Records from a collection
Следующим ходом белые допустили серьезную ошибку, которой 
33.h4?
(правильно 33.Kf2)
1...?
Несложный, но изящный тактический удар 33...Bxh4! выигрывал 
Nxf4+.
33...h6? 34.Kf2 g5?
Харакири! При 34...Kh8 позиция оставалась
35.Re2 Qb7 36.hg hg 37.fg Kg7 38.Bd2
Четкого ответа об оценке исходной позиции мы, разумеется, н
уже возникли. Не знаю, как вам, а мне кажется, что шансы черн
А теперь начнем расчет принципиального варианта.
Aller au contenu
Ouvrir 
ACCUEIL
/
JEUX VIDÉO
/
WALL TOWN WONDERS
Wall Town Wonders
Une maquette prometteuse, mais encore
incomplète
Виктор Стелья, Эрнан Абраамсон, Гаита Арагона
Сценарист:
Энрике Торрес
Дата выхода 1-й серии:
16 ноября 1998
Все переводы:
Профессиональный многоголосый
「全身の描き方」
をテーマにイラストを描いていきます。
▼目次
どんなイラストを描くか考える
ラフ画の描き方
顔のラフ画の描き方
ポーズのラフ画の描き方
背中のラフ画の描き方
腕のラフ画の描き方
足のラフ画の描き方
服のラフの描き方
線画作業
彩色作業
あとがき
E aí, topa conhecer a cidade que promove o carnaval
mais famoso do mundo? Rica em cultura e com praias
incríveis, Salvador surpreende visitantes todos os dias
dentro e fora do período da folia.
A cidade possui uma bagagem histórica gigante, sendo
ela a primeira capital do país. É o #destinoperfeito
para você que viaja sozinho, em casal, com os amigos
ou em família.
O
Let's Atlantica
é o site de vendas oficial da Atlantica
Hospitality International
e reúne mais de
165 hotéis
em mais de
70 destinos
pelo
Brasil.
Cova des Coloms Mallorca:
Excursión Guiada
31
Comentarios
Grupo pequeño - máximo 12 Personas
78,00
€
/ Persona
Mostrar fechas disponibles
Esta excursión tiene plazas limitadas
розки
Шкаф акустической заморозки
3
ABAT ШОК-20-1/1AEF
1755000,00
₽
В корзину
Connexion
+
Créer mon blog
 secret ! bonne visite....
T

▸ **Exercise description**: In the entries above, find the line with "(правильно 33.Kf2)" and the line with "dentro e fora do período da folia.", then set down exactly those two and every line between them, nothing else.

▸ **Solution**:
(правильно 33.Kf2)
1...?
Несложный, но изящный тактический удар 33...Bxh4! выигрывал 
Nxf4+.
33...h6? 34.Kf2 g5?
Харакири! При 34...Kh8 позиция оставалась
35.Re2 Qb7 36.hg hg 37.fg Kg7 38.Bd2
Четкого ответа об оценке исходной позиции мы, разумеется, н
уже возникли. Не знаю, как вам, а мне кажется, что шансы черн
А теперь начнем расчет принципиального варианта.
Aller au contenu
Ouvrir 
ACCUEIL
/
JEUX VIDÉO
/
WALL TOWN WONDERS
Wall Town Wonders
Une maquette prometteuse, mais encore
incomplète
Виктор Стелья, Эрнан Абраамсон, Гаита Арагона
Сценарист:
Энрике Торрес
Дата выхода 1-й серии:
16 ноября 1998
Все переводы:
Профессиональный многоголосый
「全身の描き方」
をテーマにイラストを描いていきます。
▼目次
どんなイラストを描くか考える
ラフ画の描き方
顔のラフ画の描き方
ポーズのラフ画の描き方
背中のラフ画の描き方
腕のラフ画の描き方
足のラフ画の描き方
服のラフの描き方
線画作業
彩色作業
あとがき
E aí, topa conhecer a cidade que promove o carnaval
mais famoso do mundo? Rica em cultura e com praias
incríveis, Salvador surpreende visitantes todos os dias
dentro e fora do período da folia.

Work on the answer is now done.